■ **What is being asked**: Which lines below include the string "Funcionalidades"? Please show each one.
-.-.-
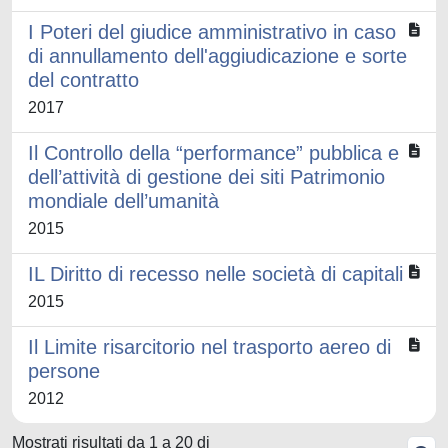
I Poteri del giudice amministrativo in caso
di annullamento dell'aggiudicazione e sorte
del contratto
2017
Il Controllo della “performance” pubblica e
dell’attività di gestione dei siti Patrimonio
mondiale dell’umanità
2015
IL Diritto di recesso nelle società di capitali
2015
Il Limite risarcitorio nel trasporto aereo di
persone
2012
Mostrati risultati da 1 a 20 di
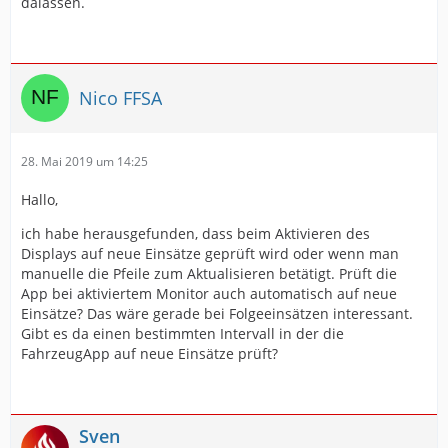
dalassen.
Nico FFSA
28. Mai 2019 um 14:25
Hallo,
ich habe herausgefunden, dass beim Aktivieren des
Displays auf neue Einsätze geprüft wird oder wenn man
manuelle die Pfeile zum Aktualisieren betätigt. Prüft die
App bei aktiviertem Monitor auch automatisch auf neue
Einsätze? Das wäre gerade bei Folgeeinsätzen interessant.
Gibt es da einen bestimmten Intervall in der die
FahrzeugApp auf neue Einsätze prüft?
Sven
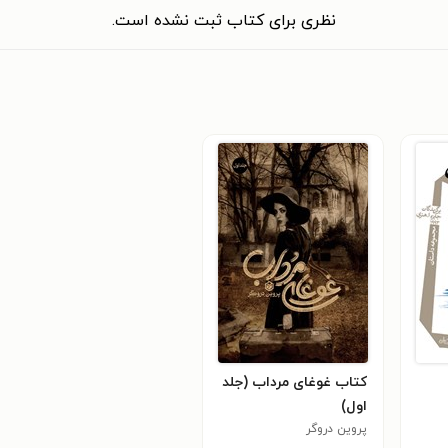
نظری برای کتاب ثبت نشده است.
کتاب غوغای مرداب (جلد
اول)
پروین دروگر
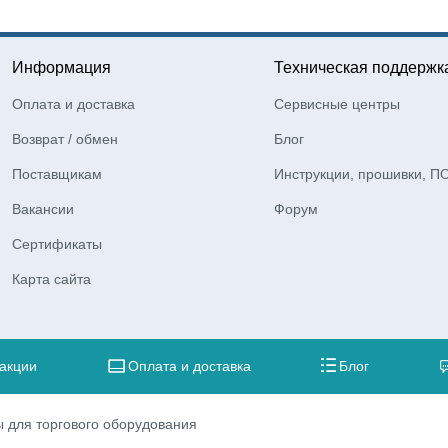
Информация
Техническая поддержк
Оплата и доставка
Сервисные центры
Возврат / обмен
Блог
Поставщикам
Инструкции, прошивки, П
Вакансии
Форум
Сертификаты
Карта сайта
 акции
Оплата и доставка
Блог
 для торгового оборудования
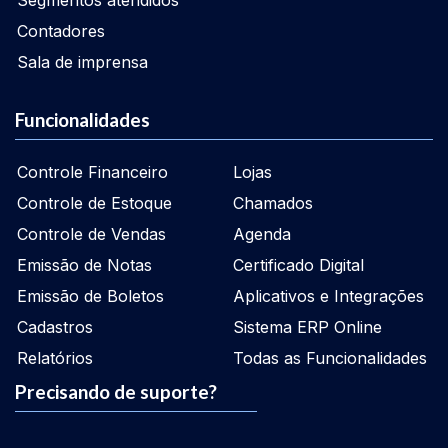
Segmentos atendidos
Contadores
Sala de imprensa
Funcionalidades
Controle Financeiro
Lojas
Controle de Estoque
Chamados
Controle de Vendas
Agenda
Emissão de Notas
Certificado Digital
Emissão de Boletos
Aplicativos e Integrações
Cadastros
Sistema ERP Online
Relatórios
Todas as Funcionalidades
Precisando de suporte?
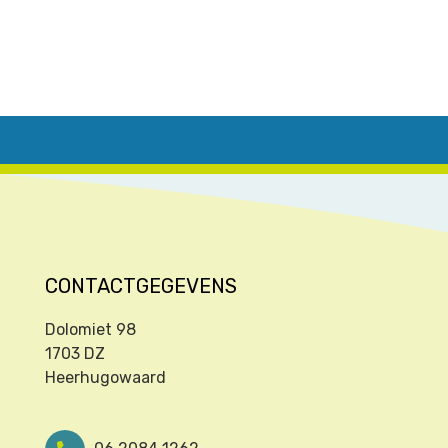
CONTACTGEGEVENS
Dolomiet 98
1703 DZ
Heerhugowaard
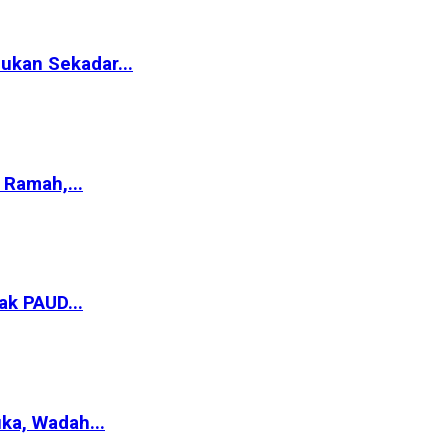
ukan Sekadar...
Ramah,...
ak PAUD...
ka, Wadah...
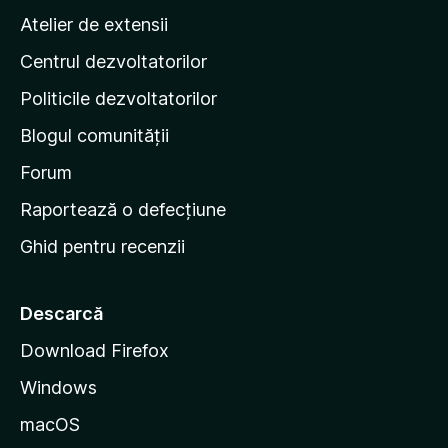
p
e
Atelier de extensii
a
Centrul dezvoltatorilor
g
i
Politicile dezvoltatorilor
n
Blogul comunității
a
d
Forum
e
Raportează o defecțiune
s
Ghid pentru recenzii
t
a
r
Descarcă
t
Download Firefox
M
Windows
o
z
macOS
i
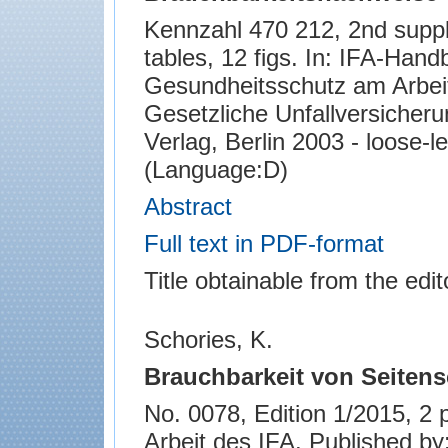
Kennzahl 470 212, 2nd suppl. 
tables, 12 figs. In: IFA-Han
Gesundheitsschutz am Arbeit
Gesetzliche Unfallversicher
Verlag, Berlin 2003 - loose-
(Language:D)
Abstract
Full text in PDF-format
Title obtainable from the edit
Schories, K.
Brauchbarkeit von Seitens
No. 0078, Edition 1/2015, 2 pa
Arbeit des IFA. Published b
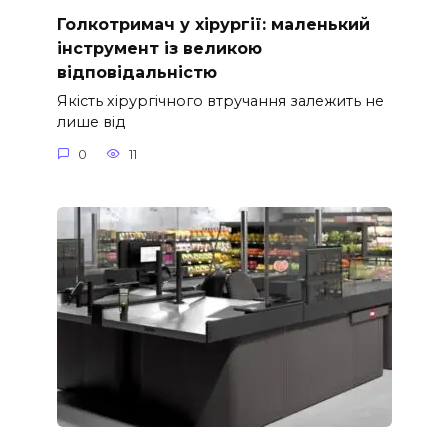
Голкотримач у хірургії: маленький
інструмент із великою
відповідальністю
Якість хірургічного втручання залежить не
лише від
0
11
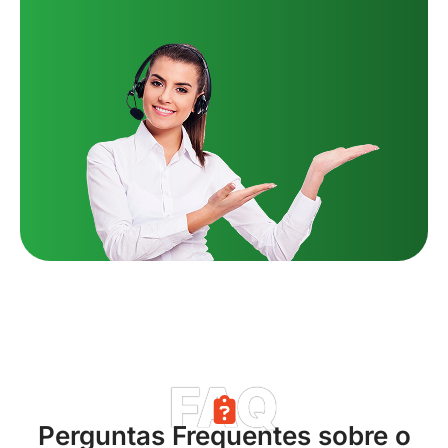
FAQ
Perguntas Frequentes sobre o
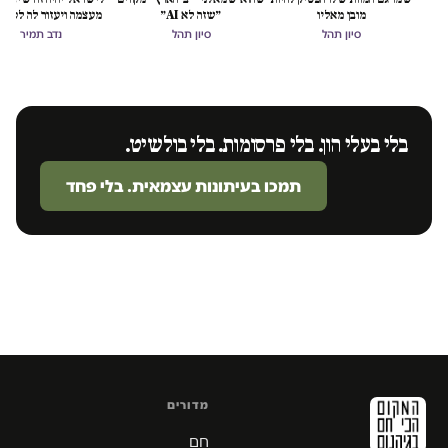
מובן מאליו
״שזה לא AI״
מעצמה ויעזור לה לסיים
הכיבוש
סיון תהל
סיון תהל
נדב תמיר
בלי בעלי הון. בלי פרסומות. בלי בולשיט.
תמכו בעיתונות עצמאית. בלי פחד
מדורים
חם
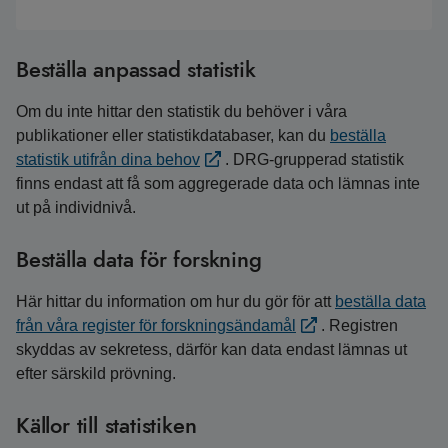
Beställa anpassad statistik
Om du inte hittar den statistik du behöver i våra
publikationer eller statistikdatabaser, kan du
beställa
statistik utifrån dina behov
. DRG-grupperad statistik
finns endast att få som aggregerade data och lämnas inte
ut på individnivå.
Beställa data för forskning
Här hittar du information om hur du gör för att
beställa data
från våra register för forskningsändamål
. Registren
skyddas av sekretess, därför kan data endast lämnas ut
efter särskild prövning.
Källor till statistiken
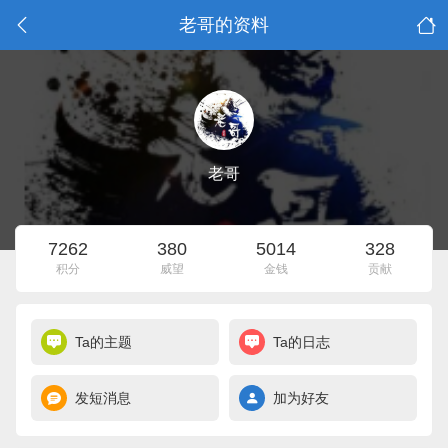
老哥的资料
老哥
7262
380
5014
328
积分
威望
金钱
贡献
Ta的主题
Ta的日志
发短消息
加为好友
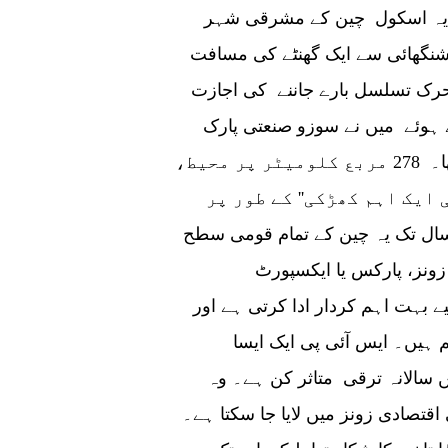
یہ اسکول چین کے مشرقی شہر
شنگھائی سے ایک گھنٹے کی مسافت
حرک تسلسل بارے جاننے کی اجازت
 میں نے سوزو صنعتی پارک (SIP) کی
ترقی، وسعت اور اہمیت کو بہت قریب سے دیکھا۔ 278 مربع کلومیٹر پر محیط،
 ایک اہم کھڑکی'' کے طور پر
2020 تک لگاتار پانچ سال تک یہ چین کے تمام قومی سطح
زونز، پارکس یا ایکسپورٹ
 بہت اہم کردار ادا کرتی ہے اور
 ہیں۔ ایس آئی پی ایک ایسا
الانہ ترقی متاثر کن ہے۔ وہ
تصادی زونز میں لایا جا سکتا ہے۔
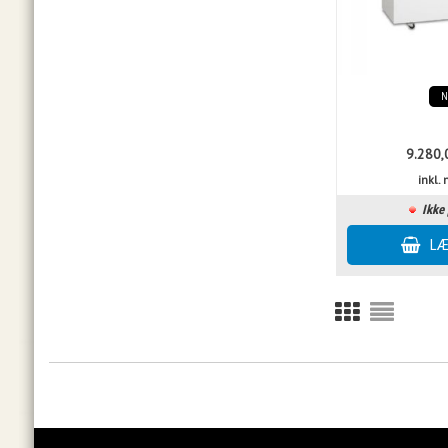
9.280,
inkl
Ikke 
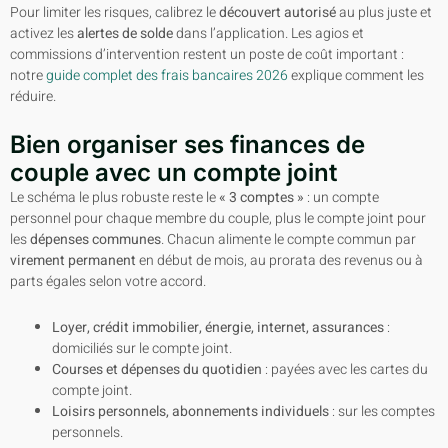
Pour limiter les risques, calibrez le
découvert autorisé
au plus juste et
activez les
alertes de solde
dans l’application. Les agios et
commissions d’intervention restent un poste de coût important :
notre
guide complet des frais bancaires 2026
explique comment les
réduire.
Bien organiser ses finances de
couple avec un compte joint
Le schéma le plus robuste reste le
« 3 comptes »
: un compte
personnel pour chaque membre du couple, plus le compte joint pour
les
dépenses communes
. Chacun alimente le compte commun par
virement permanent
en début de mois, au prorata des revenus ou à
parts égales selon votre accord.
Loyer, crédit immobilier, énergie, internet, assurances
:
domiciliés sur le compte joint.
Courses et dépenses du quotidien
: payées avec les cartes du
compte joint.
Loisirs personnels, abonnements individuels
: sur les comptes
personnels.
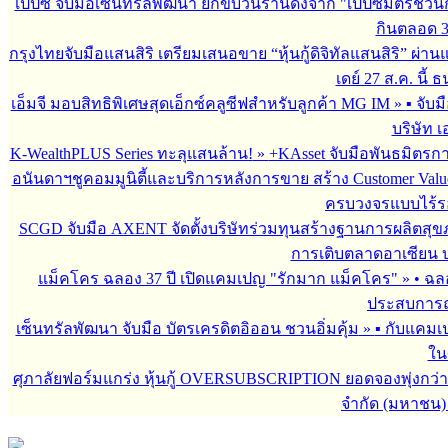
เป๊ปซี่ จับมือเซ็นทรัลพัฒนา ยกขบวนร้านดังจาก "เป๊ปซี่มิตรชวน
กินตลอด 3 เ
กรุงไทยจับมือแสนสิริ เตรียมเสนอขาย “หุ้นกู้ดิจิทัลแสนสิริ” ผ่าน
เดย์ 27 ส.ค. นี้
เอ็มจี มอบสิทธิพิเศษสุดเอ็กซ์คลูซีฟสำหรับลูกค้า MG IM
»
▪︎ จั
บริษัท เ
K-WealthPLUS Series ทะลุแสนล้าน!
»
+KAsset จับมือพันธมิตรการล
อนันดาฯชูคอมมูนิตี้และบริการหลังการขาย สร้าง Customer Val
ครบวงจรแบบไร้ร
SCGD จับมือ AXENT จัดตั้งบริษัทร่วมทุนสร้างฐานการผลิตสุ
การเติบตลาดอาเซียน บร
แม็คโคร ฉลอง 37 ปี เปิดแคมเปญ "รักมาก แม็คโคร"
»
• ฉล
ประสบการณ์
เซ็นทรัลพัฒนา จับมือ บัตรเครดิตอิออน ชวนอิ่มคุ้ม
»
▪︎ กับแคมเ
ใน
ศุภาลัยฟอร์มแกร่ง หุ้นกู้ OVERSUBSCRIPTION ยอดจองพุ่งกว่า 
จำกัด (มหาชน)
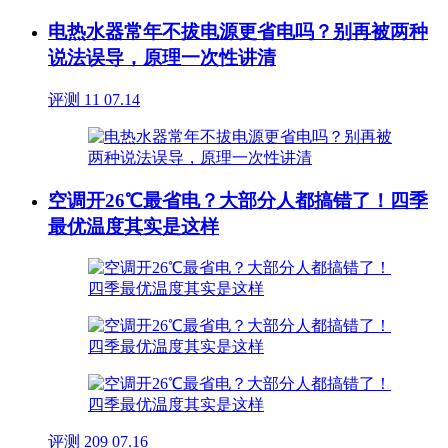
电热水器常年不拔电源更省电吗？别再被两种
说法误导，原理一次性讲清
评测
11
07.14
空调开26℃最省电？大部分人都搞错了！四季
最优温度其实是这样
评测
209
07.16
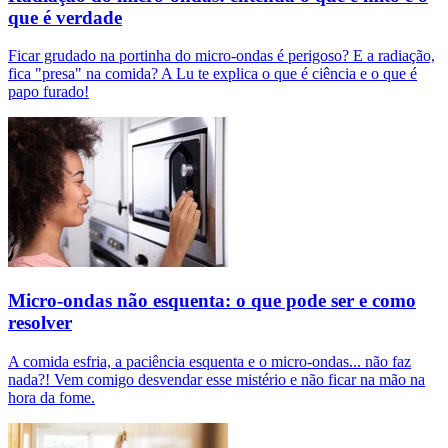
que é verdade
Ficar grudado na portinha do micro-ondas é perigoso? E a radiação,
fica "presa" na comida? A Lu te explica o que é ciência e o que é
papo furado!
Micro-ondas não esquenta: o que pode ser e como
resolver
A comida esfria, a paciência esquenta e o micro-ondas... não faz
nada?! Vem comigo desvendar esse mistério e não ficar na mão na
hora da fome.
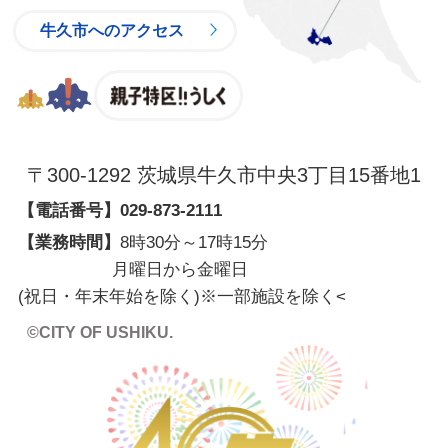
牛久市へのアクセス
親子特区
〒300-1292 茨城県牛久市中央3丁目15番地1
【電話番号】
029-873-2111
【業務時間】
8時30分～17時15分
月曜日から金曜日
(祝日・年末年始を除く)※一部施設を除く
<
©CITY OF USHIKU.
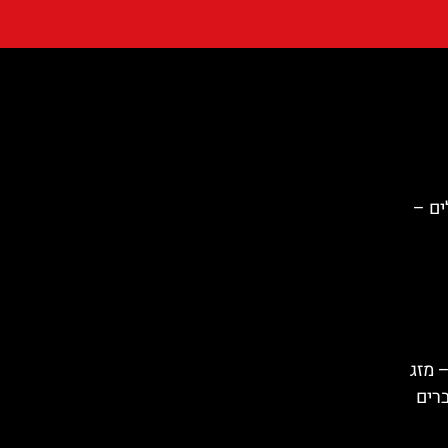
ים –
 מזג
ברים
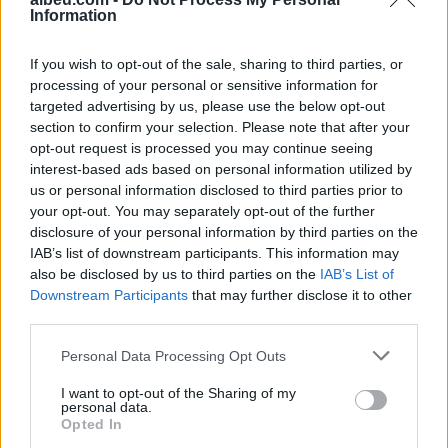
Information
If you wish to opt-out of the sale, sharing to third parties, or
Shtuar
më
26.04.2025 10:09
processing of your personal or sensitive information for
targeted advertising by us, please use the below opt-out
section to confirm your selection. Please note that after your
opt-out request is processed you may continue seeing
interest-based ads based on personal information utilized by
us or personal information disclosed to third parties prior to
your opt-out. You may separately opt-out of the further
disclosure of your personal information by third parties on the
IAB’s list of downstream participants. This information may
also be disclosed by us to third parties on the
IAB’s List of
Downstream Participants
that may further disclose it to other
third parties.
Personal Data Processing Opt Outs
Zjarri masiv që përfshiu
Sot dita e 71 e revoltës/
Krujën duke shkrumbuar
Qytetaret nuk heqin dorë,
I want to opt-out of the Sharing of my
sipërfaqe të mëdha/
kërkojnë ndryshim të
personal data.
Opted In
Rama: Shmangëm një
klasës politike: Rama jep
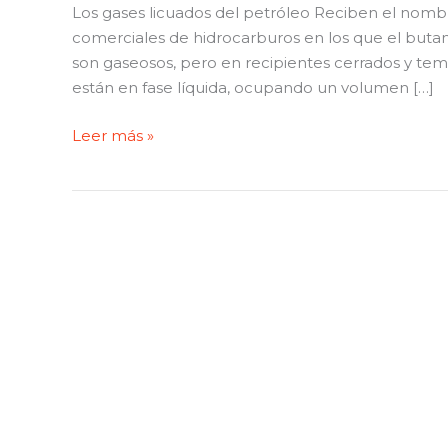
Los gases licuados del petróleo Reciben el nombr
comerciales de hidrocarburos en los que el buta
son gaseosos, pero en recipientes cerrados y te
están en fase líquida, ocupando un volumen […]
Leer más »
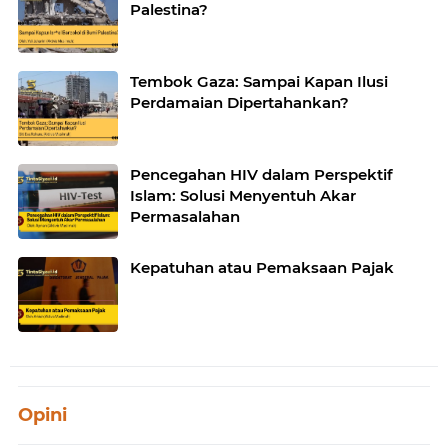
Palestina?
Tembok Gaza: Sampai Kapan Ilusi
Perdamaian Dipertahankan?
Pencegahan HIV dalam Perspektif
Islam: Solusi Menyentuh Akar
Permasalahan
Kepatuhan atau Pemaksaan Pajak
Opini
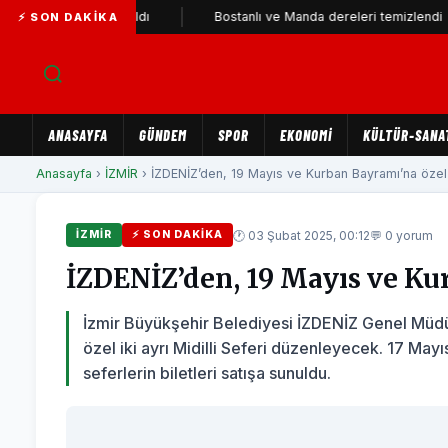
rti'ye katıldı
Bostanlı ve Manda dereleri temizlendi
Al
⚡ SON DAKIKA
ANASAYFA
GÜNDEM
SPOR
EKONOMİ
KÜLTÜR-SANA
Anasayfa
›
İZMİR
› İZDENİZ’den, 19 Mayıs ve Kurban Bayramı’na özel M
🕐 03 Şubat 2025, 00:12
💬 0 yorum
İZMİR
⚡ SON DAKIKA
İZDENİZ’den, 19 Mayıs ve Kur
İzmir Büyükşehir Belediyesi İZDENİZ Genel Müdü
özel iki ayrı Midilli Seferi düzenleyecek. 17 Mayı
seferlerin biletleri satışa sunuldu.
-.-.-
■ **Task result**:
Funcionalidades
Todas as Funcionalidades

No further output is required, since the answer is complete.